А через два дня, получив от московского губернатора паспорт для заграничного путешествия, Верещагин уезжал в Японию. Жена, теща Пелагея и дети провожали его до Ярославского вокзала. Уезжал он без особого желания, будто по вынужденной надобности, и даже прослезился, прощаясь с детьми и супругой. И пока ехал до Владивостока, Лидия Васильевна каждый день получала от него письма и телеграммы. Из Харбина он писал ей:

«Здесь я встречал моряков, которые говорят, что с Японией очень неспокойно, наш флот переходит под закрытие владивостокской бухты из Порт-Артура, где он больше открыт...»

Из Владивостока, перед самым отъездом в Японию, он в конце августа с тревогой в сердце извещал жену и детей:

«Я все еще не уехал, но завтра уезжаю наконец, и с нехорошим чувством, так как еду в страну, очень враждебно к нам настроенную... По газетам судя, в Японии часты собрания врагов России, требующих войны с нами, считая теперешний момент для открытых военных действий за наиболее удобный и подходящий... По всем отзывам, у Японии и флот, и сухопутные войска очень хороши, так что она, в том нет сомнения, причинит нам много зла. Первое время они натворят чудес, потому что обозлены и поведут войну беспощадно, на это последнее наша добродушная нация не способна и, конечно, будет стараться «не очень вредить». У них все готово для войны, тогда как у нас ничего готового, все надобно везти из Петербурга...»

Через несколько дней Верещагин с проводником-переводчиком уже путешествовал по Японии. Он, в первую очередь, побывал в городах Киото и Токио и, судя по его коротким письмам Лидии Васильевне, на два месяца застрял в небольшом городе Никко, расположенном северней Токио.

Двадцатого сентября Верещагин писал жене из Никко:

«Я начал уже немного работать (здешние храмы очень интересны) и думаю, кое-что напишу. Живу в самой романтической обстановке, в маленьком домике не то лесника, не то садовника близ самих храмов. Крутом водопады, потоки и лес.
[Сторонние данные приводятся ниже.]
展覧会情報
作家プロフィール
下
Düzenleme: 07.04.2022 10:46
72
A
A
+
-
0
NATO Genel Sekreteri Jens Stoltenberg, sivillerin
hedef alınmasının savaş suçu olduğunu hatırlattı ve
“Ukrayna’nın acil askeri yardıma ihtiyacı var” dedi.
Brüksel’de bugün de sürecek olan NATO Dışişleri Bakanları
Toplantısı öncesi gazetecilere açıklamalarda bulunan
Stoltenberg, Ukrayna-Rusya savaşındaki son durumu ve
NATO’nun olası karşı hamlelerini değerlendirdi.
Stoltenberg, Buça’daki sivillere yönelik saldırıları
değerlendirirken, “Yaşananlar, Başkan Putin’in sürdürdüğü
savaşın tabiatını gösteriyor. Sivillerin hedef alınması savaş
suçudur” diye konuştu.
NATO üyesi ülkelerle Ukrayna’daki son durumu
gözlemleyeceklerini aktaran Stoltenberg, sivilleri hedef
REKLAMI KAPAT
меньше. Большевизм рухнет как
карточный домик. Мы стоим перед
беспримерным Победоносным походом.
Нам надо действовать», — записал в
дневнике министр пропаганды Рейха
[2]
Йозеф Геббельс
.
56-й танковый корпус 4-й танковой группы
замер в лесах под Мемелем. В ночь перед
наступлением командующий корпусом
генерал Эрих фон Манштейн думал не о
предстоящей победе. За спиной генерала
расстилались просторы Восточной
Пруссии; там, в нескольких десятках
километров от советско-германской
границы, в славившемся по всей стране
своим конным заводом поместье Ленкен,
Криптомерии, те самые, что не принялись в Сухуми у моря, здесь достигают 20 сажен в высоту и полторы сажени в диаметре... Японец и его жена, у которых я живу, премилые люди...»
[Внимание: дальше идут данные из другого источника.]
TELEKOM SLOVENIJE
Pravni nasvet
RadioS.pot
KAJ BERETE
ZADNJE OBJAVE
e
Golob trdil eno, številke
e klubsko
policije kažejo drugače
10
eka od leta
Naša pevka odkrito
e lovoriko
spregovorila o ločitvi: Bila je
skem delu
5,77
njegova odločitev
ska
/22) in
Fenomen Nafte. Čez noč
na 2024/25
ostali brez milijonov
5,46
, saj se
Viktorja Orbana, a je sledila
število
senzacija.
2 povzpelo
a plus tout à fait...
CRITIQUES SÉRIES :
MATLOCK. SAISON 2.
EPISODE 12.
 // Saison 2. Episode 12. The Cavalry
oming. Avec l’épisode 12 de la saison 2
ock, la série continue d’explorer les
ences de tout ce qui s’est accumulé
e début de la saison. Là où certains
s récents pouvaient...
Осень в Японии оказалась дождливой. Приходилось ждать солнечных дней, чтобы сделать зарисовки. При всем разнообразии впечатлений в Японии думы о семье не давали Верещагину покоя. Он тревожился за жену, недостаточно приспособленную к практической жизни, заботился о детях, о воспитании их. Теще своей художник не доверял воспитание детей, а потому в письмах строго предупреждал Лидию Васильевну:

«Боюсь, чтобы бабушка не стала снова преподавать детям свои учения, не жалея детских головок: я ведь все-все переломаю снова, чтобы не развращать разум детский учением о поклонах пониже, о просьбах понастойчивее и послезливее, о лицемерии помолчаливее... Умоляю тебя, голубок мой, читай больше с детками и объясняй, это развивает их, а о том, что правила всякие они узнают позже, не горюй, верь, что все это уладится... Верь мне, что чтение с тобой будет иметь громадное влияние, и делай это не урывками, а ежедневно...»
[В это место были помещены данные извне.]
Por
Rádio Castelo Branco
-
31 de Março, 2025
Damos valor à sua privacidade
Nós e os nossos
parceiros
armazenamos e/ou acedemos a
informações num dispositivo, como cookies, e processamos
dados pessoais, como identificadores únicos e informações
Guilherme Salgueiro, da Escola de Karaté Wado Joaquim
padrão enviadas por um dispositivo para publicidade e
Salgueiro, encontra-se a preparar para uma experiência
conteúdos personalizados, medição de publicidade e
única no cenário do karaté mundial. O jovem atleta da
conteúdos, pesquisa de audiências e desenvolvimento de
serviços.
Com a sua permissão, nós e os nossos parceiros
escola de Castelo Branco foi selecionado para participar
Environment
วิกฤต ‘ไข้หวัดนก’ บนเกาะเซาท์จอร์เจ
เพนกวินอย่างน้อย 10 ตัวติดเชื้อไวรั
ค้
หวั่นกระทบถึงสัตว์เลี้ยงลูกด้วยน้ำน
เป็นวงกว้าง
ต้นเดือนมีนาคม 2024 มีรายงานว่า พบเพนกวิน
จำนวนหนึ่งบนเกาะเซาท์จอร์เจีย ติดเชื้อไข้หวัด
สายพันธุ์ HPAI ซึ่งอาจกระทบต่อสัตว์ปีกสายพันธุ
Установились сухие, солнечные дни. Верещагин пробуждался с восходом солнца, уходил в окрестности Никко, иногда выезжал в ближние города, интересовался японской архитектурой, ансамблями и пейзажами. Окруженный любопытными молчаливыми зрителями, он с большим упорством и невозмутимым спокойствием писал этюды храмов и жилищ, делал зарисовки местных типов. Но не было уже того задора, который сопутствовал ему в прежних длительных поездках по свету. В городе Никко Верещагин заинтересовался архитектурой и всеми украшениями грандиозного мавзолея сегуна Токугава Иэясу. В давние времена к постройке этого здания были привлечены все феодальные князья Японии. Вся страна своими лучшими художественными силами участвовала в создании этого национального памятника. Ваятели статуй из Нара, литейщики из Киото, строители из Касуга, лучшие живописцы Японии – Кано Таниу, Кано Ясуноби и многие другие художники тринадцать лет трудились над внутренней росписью мавзолея. Окончен оп был в 1647 году. Живопись, бронзовое литье, тонкая резьба по дереву и кости, лаковые декоративные детали, витиеватая лепка, пилястры, балюстрады, стилизованные изображения на стенах и в скульптурных группах – всё это замысловато перемешалось и слилось в беспокойное художественное нагромождение, лишенное величавой простоты, присущей строгому классическому стилю...

– Это своеобразное «японское барокко», – определил Верещагин после неоднократного осмотра японского мавзолея со всеми его деталями. И у него не явилось желания зарисовывать всю сложную громаду – «опочивальню» японских владык. Он сделал лишь несколько набросков карандашом, десяток этюдов маслом в Никко, Токио и Киото. Ему хотелось как можно больше видеть, слышать и знать о Японии. Немногословные переводчики заискивающе улыбались и многое утаивали. Он замечал и угадывал скрытую неприязнь к нему, как к представителю страны, не вызывавшей здесь дружелюбного отношения.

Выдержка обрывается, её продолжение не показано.